Retour en 1998 : Claude Allègre, alors mi­nistre de l’Éducation nationale, initie un projet d’unification du système universitaire européen. En juin 1999, le processus de Bologne est lancé. Officiellement, il s’agit de rendre les diplômes plus transparents et de faciliter les échanges. Mais ce processus entame en réalité un changement de fond : sous le nom d’« autonomie », il promeut la mise en concurrence des universités et des diplômes, le désengagement de l’État et l’uniformisation sur le modèle anglo-saxon – frais d’inscriptions compris. Ce processus théoriquement non contraignant exerce une contrainte collective diffuse. Il a partout où il est appliqué des conséquences similaires : l’autonomie n’est pas synonyme d’indépendance dans la gestion ou dans les choix scientifiques, mais d’une privatisation de fait de l’université.

En France, le processus de Bologne s’est d’abord traduit par une réforme de la scolarité universitaire en 2003. Premier mouvement étudiant, premiers doutes sur le devenir des diplômes nationaux et sur l’apparition de la sélection.

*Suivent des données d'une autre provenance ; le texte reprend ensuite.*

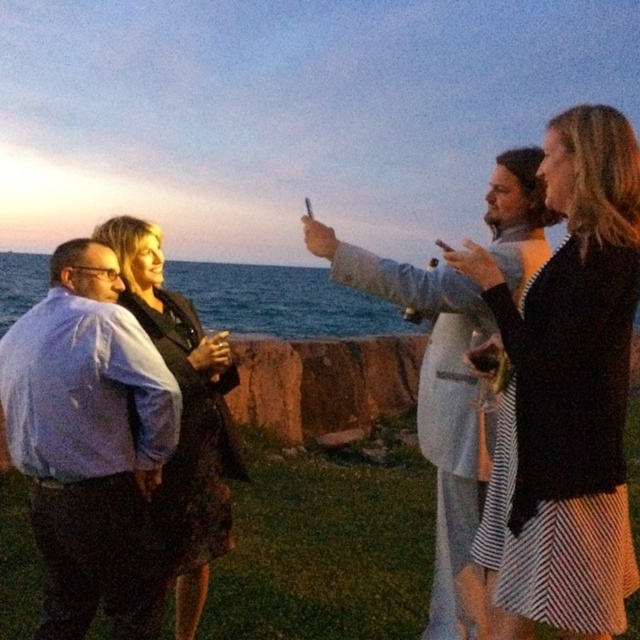 You are trying to find the light blue shirt at left in a group photo. Where should you look relative to the black textured dress at center?

The light blue shirt at left is located to the left of the black textured dress at center.

You are a photographer trying to capture a group photo of the two women in black dresses. The women are wearing a black textured dress at center and a black lace dress at center. Given that your camera has a maximum focus range of 2.5 meters, will both women be in focus?

The black textured dress at center and black lace dress at center are 2.66 meters apart, which exceeds the camera maximum focus range of 2.5 meters. Therefore, both women cannot be in focus simultaneously.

Le Pacte pour la recherche est ensuite voté en 2006. Il crée une agence d’évaluation, l’Aeres, et une agence de financement, l’ANR, dont les modes de fonctionnement et les orientations scientifiques sont immédiatement contestés : ces deux agences apparaissent comme une mise sous tutelle de la recherche selon les critères inadaptés du tout-quantitatif et de la recherche « applicable ». En 2007, les choses s’accélèrent. Dans la débauche de réformes du service public de ce début de mandat présidentiel, la loi Liberté et responsabilités des universités (LRU) passe en catimini à l’été 2007. Donnant des pouvoirs accrus au président d’université, devenu une sorte de manager, elle met en place un système de concurrence entre facs. Nouveau mouvement étudiant. Les enseignants-chercheurs sont pour la plupart dans une position attentiste.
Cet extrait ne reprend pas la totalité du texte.